Pode Abraçar ! Conheça a Voz das conquistas da FGF TV

Com a criação da FGF TV, o torcedor tem o registro em vídeo das grandes conquistas do interior. As imagens dos acessos da Terceirona e Série A2 viralizam nas redes sociais. As comemorações e os gols também ganham destaque no instagram dos jogadores. Tudo isso com a voz dos narradores e da equipe de transmissão.


O torcedor já deve ter escutado o bordão "Pode Abraçar". O narrador Marcelo Werkhausen é o dono da frase dita sempre quando a bola balança a rede. Ele está eternizando as comemorações dos clubes do interior nas conquistas da Terceirona e Divisão de Acesso.


O profissional atua como narrador esportivo desde o ano de 2010. Sua primeira transmissão foi no "susto". O narrador escalado para uma partida ficou impossibilitado de participar de uma transmissão na Rádio Inova de Nova Petrópolis. Assim, Marcelo teve que assumir os trabalhos.


"Em 2013, fui convidado pela Rádio Vale Feliz, da cidade de Feliz, no Vale do Rio Caí. Além das transmissões esportivas de eventos regionais, apresento semanalmente, nas noites de segundas-feiras, o programa Espaço Esportivo, que faz um apanhado geral dos resultados das competições da região, bem como conta com a participação de atletas e dirigentes, através de entrevistas e bate-papos", comentou ao peleiafc.com.


O profissional da comunicação também é servidor da Câmara de Vereadores do Município de Feliz. O trabalho com o microfone se dá em horários fora do expediente da casa legislativa.
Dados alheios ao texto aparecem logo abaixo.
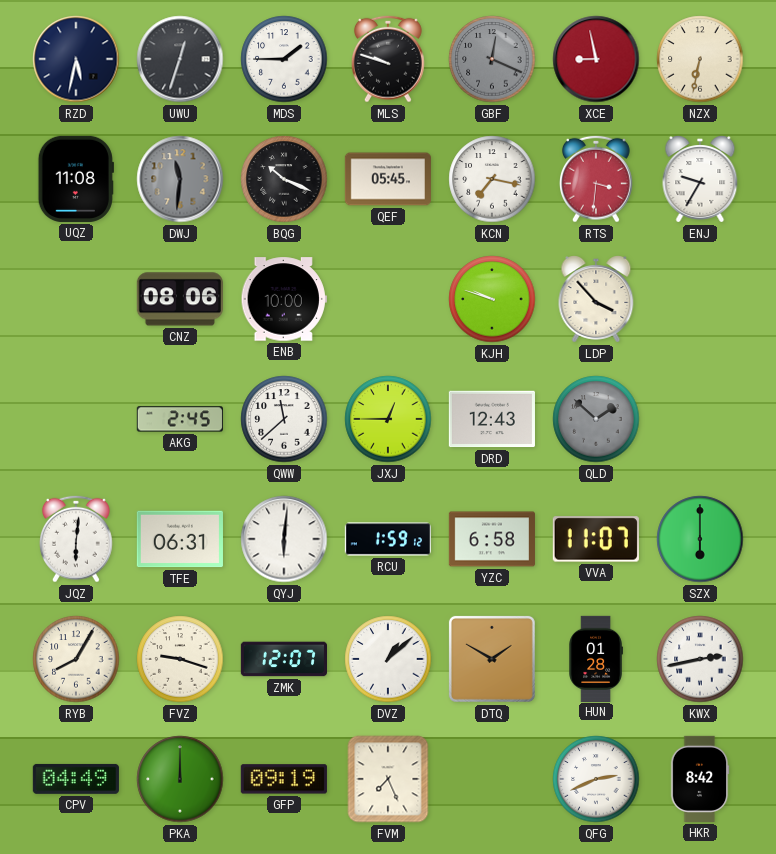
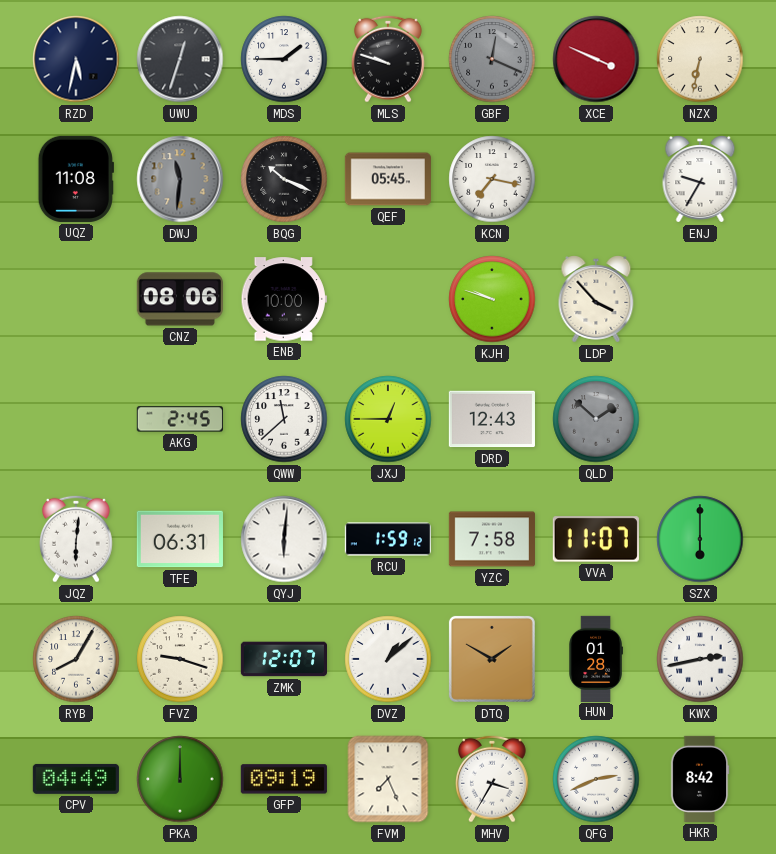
XCE: 8:58 -> 3:49
RTS: 3:31 -> none
YZC: 6:58 -> 7:58
MHV: none -> 3:35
O convite para narrar os jogos da FGF TV veio através do, também narrador, Ramiro Ruschel.


"É o Ramiro, aliás, quem coordena as equipes, realizando as escalas. As primeiras transmissões pela FGF TV ocorreram nas rodadas iniciais da Divisão de Acesso de 2020, que logo foram interrompidas devido a pandemia. Como quase todos os profissionais, acabei ficando parado por um período. Como a retomada do futebol no Rio Grande do Sul foi mais tardia, eu acabei sendo designado para trabalhar no futebol catarinense, com a Série B e Copa SC", declarou.


Marcelinho, como é popularmente conhecido nas redes, afirma ser um apaixonado pelo futebol do interior. Ele comenta que cada jogo é especial.


"Eu acabo sentindo a alegria de quem obtém o sucesso, vendo o sorriso do torcedor, a comemoração dos dirigentes e comissões técnicas, mas também sofro por quem fica no caminho, pois conheço uma parte do trabalho que foi feito e o quão difícil vai ser para juntar os cacos e buscar forças para tentar algo melhor no outro ano", pontuou.


O bordão "Pode Abraçar" é a cereja do bolo no seu trabalho. Ele revela que a frase já tem mais de uma década e surgiu logo na sua segunda transmissão esportiva.


"O 'Pode Abraçar' tem mais de uma década de história. Surgiu na minha segunda narração. Na Região das Hortênsias, Vale do Caí e Encosta da Serra ele já estava difundido, mas o poder de alcance da FGF TV fez com que ele se espraiasse por todo o Estado. Confesso que é meio estranho chegar lá no Alto Uruguai e um dirigente vir procurando pelo 'Pode Abraçar' ou então estar numa cabine de um estádio na Fronteira e um colega vir te parabenizar também se utilizando do bordão. Estou em fase de adaptação, mas é um sinal de que o trabalho está no caminho certo", avaliou.


A vida de narrador não é fácil. Até chegar no radinho ou no celular do torcedor, inúmeras situações podem ocorrer. Marcelinho conta que é do tempo de "abrir picadas" no meio das zonas rurais para puxar cabo de telefonia para conseguir levar uma transmissão ao ar.


Mas os tempos mudaram. Hoje é possível fazer jogos por tubo, sem a necessidade de longos deslocamentos. Contudo, sempre se está sujeito a situações que podem surgiu de última hora.


"Este ano, por exemplo, fiz o jogo entre São Gabriel e Avenida. As equipes nos passam as relações dos atletas, colocamos na planilha, e no segundo tempo, quando foi feita as duas primeiras substituições, notei que os números dos atletas que entraram não batiam com os da relação. Antes que eu pudesse verificar, no primeiro lance, o Tito, do Avenida, meteu um golaço de bicicleta, mas na relação, o número 18 era o Juliano. Gritei gol do Juliano, rapaziada do Avenida me cornetou que foi uma loucura. Inclusive, na súmula, tá como gol do Juliano", relembrou Marcelinho.